I'll try soaking Lily's water bowl in the vinegar though, and see if it'll come clean. It may not be harmful, but I like her bowls being all smooth and clean, lol. Thanks for the tip, hedgieonboard!


----------



## hedgielover (Oct 30, 2008)

I'm pretty sure that all water has trace minerals and calcium in it unless it is distilled. I haven't noticed a build up in Quigley's bowl but I switch between two so he has water while I'm washing it. Maybe it will take twice as long for the mineral deposits to build up?


----------



## Nancy (Aug 22, 2008)

My bowls get it too but it seems to take a long time for it to start to build up. For some reason I think it seems to build up more in winter than in summer and I've wondered if the dry air and evaporation causes it to happen more than normal.


----------



## LizardGirl (Aug 25, 2008)

I've been using the same water dish for Inky for almost three years, and haven't seen any sort of buildup. He's using a small blue ceramic dish.

Maybe the stainless steel ones get too cold? Or the edges are uncomfortable to put their feet on when they are eating?


----------



## hihihishite (Jan 12, 2010)

The stainless steel dish probably taste metallic. Some are worse than others. Smell the dish. If it smells like metal, that's the problem. The metallic tasting ones usually have a rougher feel and more raw look to them too.


----------



## LarryT (May 12, 2009)

LizardGirl said:


> I've been using the same water dish for Inky for almost three years, and haven't seen any sort of buildup.

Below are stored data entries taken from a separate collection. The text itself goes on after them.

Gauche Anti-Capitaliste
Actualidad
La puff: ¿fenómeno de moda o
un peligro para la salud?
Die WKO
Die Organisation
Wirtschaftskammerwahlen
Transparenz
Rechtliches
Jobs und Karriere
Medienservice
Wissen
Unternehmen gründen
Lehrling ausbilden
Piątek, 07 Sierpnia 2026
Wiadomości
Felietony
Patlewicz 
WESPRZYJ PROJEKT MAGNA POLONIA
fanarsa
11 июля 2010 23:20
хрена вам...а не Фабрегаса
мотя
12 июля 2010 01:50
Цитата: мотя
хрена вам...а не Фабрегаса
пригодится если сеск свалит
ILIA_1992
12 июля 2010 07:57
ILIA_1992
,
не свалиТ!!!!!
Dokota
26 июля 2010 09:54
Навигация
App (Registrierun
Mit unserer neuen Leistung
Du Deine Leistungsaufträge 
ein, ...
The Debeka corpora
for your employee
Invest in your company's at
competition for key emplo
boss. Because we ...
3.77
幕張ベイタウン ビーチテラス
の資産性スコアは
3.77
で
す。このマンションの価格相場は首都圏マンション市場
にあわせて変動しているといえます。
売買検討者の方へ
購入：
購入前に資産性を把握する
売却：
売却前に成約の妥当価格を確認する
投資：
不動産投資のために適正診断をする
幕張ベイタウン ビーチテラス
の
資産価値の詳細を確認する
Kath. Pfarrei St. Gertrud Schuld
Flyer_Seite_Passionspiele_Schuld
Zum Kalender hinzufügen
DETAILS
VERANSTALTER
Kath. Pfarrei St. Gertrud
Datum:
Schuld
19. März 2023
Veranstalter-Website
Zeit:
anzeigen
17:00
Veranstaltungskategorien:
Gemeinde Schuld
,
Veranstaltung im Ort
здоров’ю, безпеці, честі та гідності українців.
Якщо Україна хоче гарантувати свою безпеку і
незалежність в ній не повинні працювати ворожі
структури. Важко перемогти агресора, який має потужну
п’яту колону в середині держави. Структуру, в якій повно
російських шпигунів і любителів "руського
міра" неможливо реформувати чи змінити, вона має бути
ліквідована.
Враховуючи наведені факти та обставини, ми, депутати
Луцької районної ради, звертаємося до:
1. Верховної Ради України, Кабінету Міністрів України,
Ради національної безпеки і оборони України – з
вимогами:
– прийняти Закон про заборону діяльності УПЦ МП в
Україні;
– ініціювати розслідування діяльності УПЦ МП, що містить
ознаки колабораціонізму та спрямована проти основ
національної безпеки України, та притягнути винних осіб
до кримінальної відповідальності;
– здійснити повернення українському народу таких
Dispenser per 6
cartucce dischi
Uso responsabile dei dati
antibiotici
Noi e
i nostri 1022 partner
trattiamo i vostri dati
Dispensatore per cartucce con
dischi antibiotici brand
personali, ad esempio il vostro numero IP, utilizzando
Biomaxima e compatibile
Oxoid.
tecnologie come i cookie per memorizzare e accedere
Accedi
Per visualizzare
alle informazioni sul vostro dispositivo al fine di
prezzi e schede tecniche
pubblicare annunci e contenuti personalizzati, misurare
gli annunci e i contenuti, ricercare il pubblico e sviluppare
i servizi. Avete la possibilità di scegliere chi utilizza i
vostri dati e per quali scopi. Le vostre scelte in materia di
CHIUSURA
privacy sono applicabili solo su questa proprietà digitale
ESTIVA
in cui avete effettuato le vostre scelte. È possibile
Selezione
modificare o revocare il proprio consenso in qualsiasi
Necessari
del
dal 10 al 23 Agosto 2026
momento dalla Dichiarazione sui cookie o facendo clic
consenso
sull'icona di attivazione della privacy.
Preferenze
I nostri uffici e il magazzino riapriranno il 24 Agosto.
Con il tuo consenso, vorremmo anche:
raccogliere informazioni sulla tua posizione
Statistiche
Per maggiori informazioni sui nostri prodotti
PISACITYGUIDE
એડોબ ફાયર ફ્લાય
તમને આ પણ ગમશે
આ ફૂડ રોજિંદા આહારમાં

I've had the same ceramic water bowls for over 2 years and never had any sort of buildup either.


----------



## nationofamanda (Jan 19, 2010)

San antonio uses water from a natural aquifer, and we have REALLY REALLY hard water. i get that residue on everything. bottled water is ofter "enriched" with minerals, and honestly it's just filtered tap water from somewhere, so it's very likely that their source has mineral rich water too.

we charcoal filter our own water at home instead of using bottled, and it still leaves residue, so it's not surprising that a bottled water would also.

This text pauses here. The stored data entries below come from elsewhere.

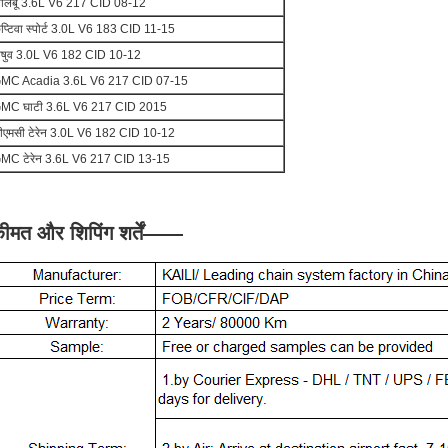
ालिबू 3.6L V6 217 CID 08-12
ैप्टिवा स्पोर्ट 3.0L V6 183 CID 11-15
िषुव 3.0L V6 182 CID 10-12
MC Acadia 3.6L V6 217 CID 07-15
MC घाटी 3.6L V6 217 CID 2015
ीएमसी टेरेन 3.0L V6 182 CID 10-12
MC टेरेन 3.6L V6 217 CID 13-15
ीमत और शिपिंग शर्तें
——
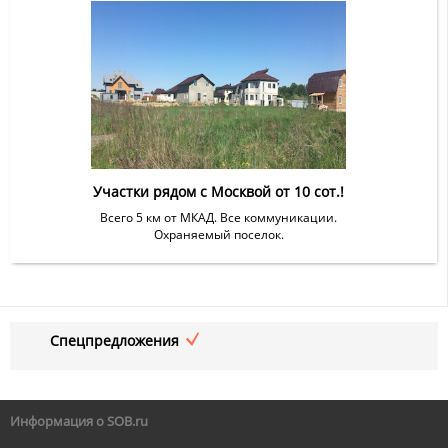
Участки рядом с Москвой от 10 сот.!
Всего 5 км от МКАД. Все коммуникации.
Охраняемый поселок.
Спецпредложения
Информация о SOB.ru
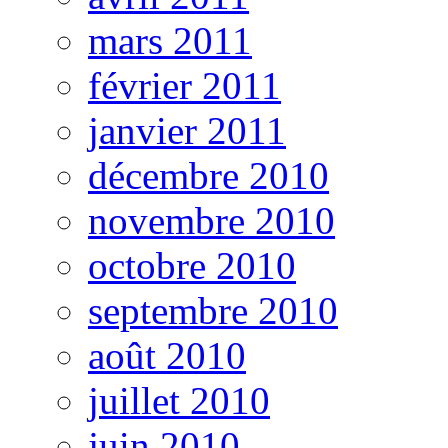
mars 2011
février 2011
janvier 2011
décembre 2010
novembre 2010
octobre 2010
septembre 2010
août 2010
juillet 2010
juin 2010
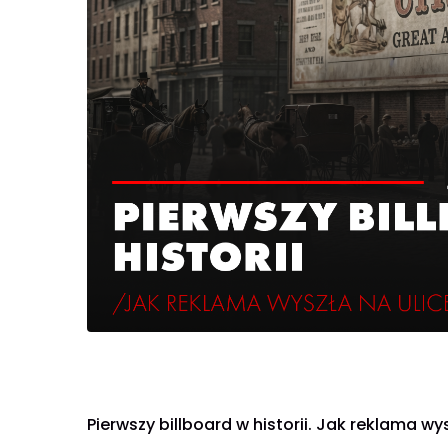
Pierwszy billboard w historii. Jak reklama wy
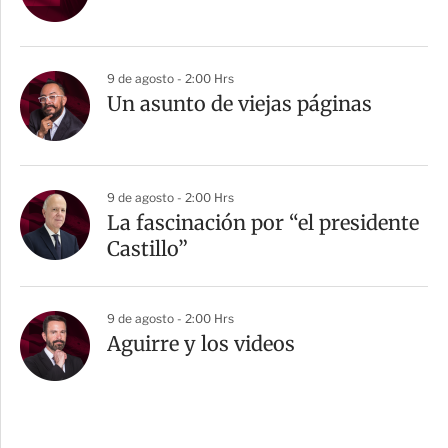
9 de agosto - 2:00 Hrs
Un asunto de viejas páginas
9 de agosto - 2:00 Hrs
La fascinación por “el presidente
Castillo”
9 de agosto - 2:00 Hrs
Aguirre y los videos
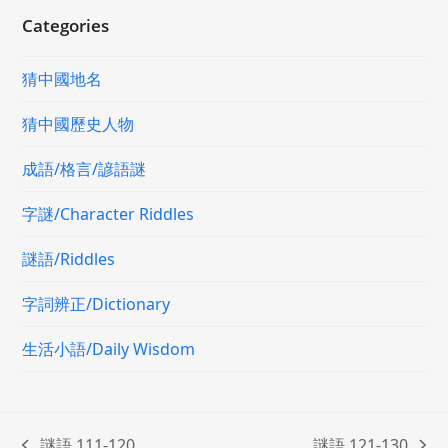
Categories
猜中國地名
猜中國歷史人物
成語/格言/諺語謎
字謎/Character Riddles
謎語/Riddles
字詞辨正/Dictionary
生活小語/Daily Wisdom
謎語 111-120
謎語 121-130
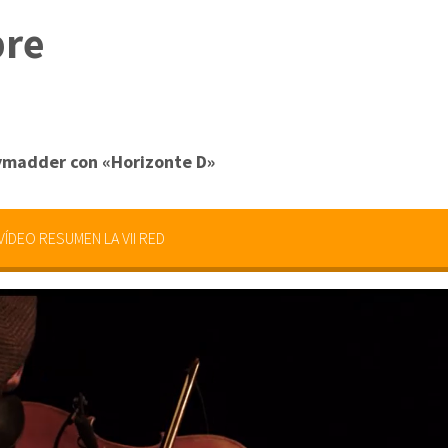
bre
ymadder con «Horizonte D»
VÍDEO RESUMEN LA VII RED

vinegar will get it out, and you can always try a different brand of bottled water, and see if that helps if it bothers you...you probably don't want spring water since that leaves the minerals in... but honestly it's harmless. it does make the dishes look dirty, but just soak them in pure vinegar for a few hours once a month and then clean as you normally would after wards, in addition to the daily scrubbing out.

p.s. unless you are really concerned about the water in your area for obvious reasons...ie: flouride, a really sulfur rich water, or well water or something, it's fine to give pets tap water, and a home filter is much more economical than buying bottled for you both.


----------



## leannem (Mar 27, 2009)

Not only is a home filter such as a Brita economically but it also helps save our environment by cutting out plastic bottles.


----------



## SnufflePuff (Apr 16, 2009)

Thanks everyone,I will try the vinegar! They're really picky about what kind of bottled water they drink, and I find everything except the brand I'm using now gives them green stool, so I don't really want to switch brands or to filtered tap water. I've concluded they just don't like the stainless steel so I'm sticking to the cermaic, some vinegar and some good old elbow grease.

I'm glad to hear this happens to some other people and that it's not really dangerous though!


----------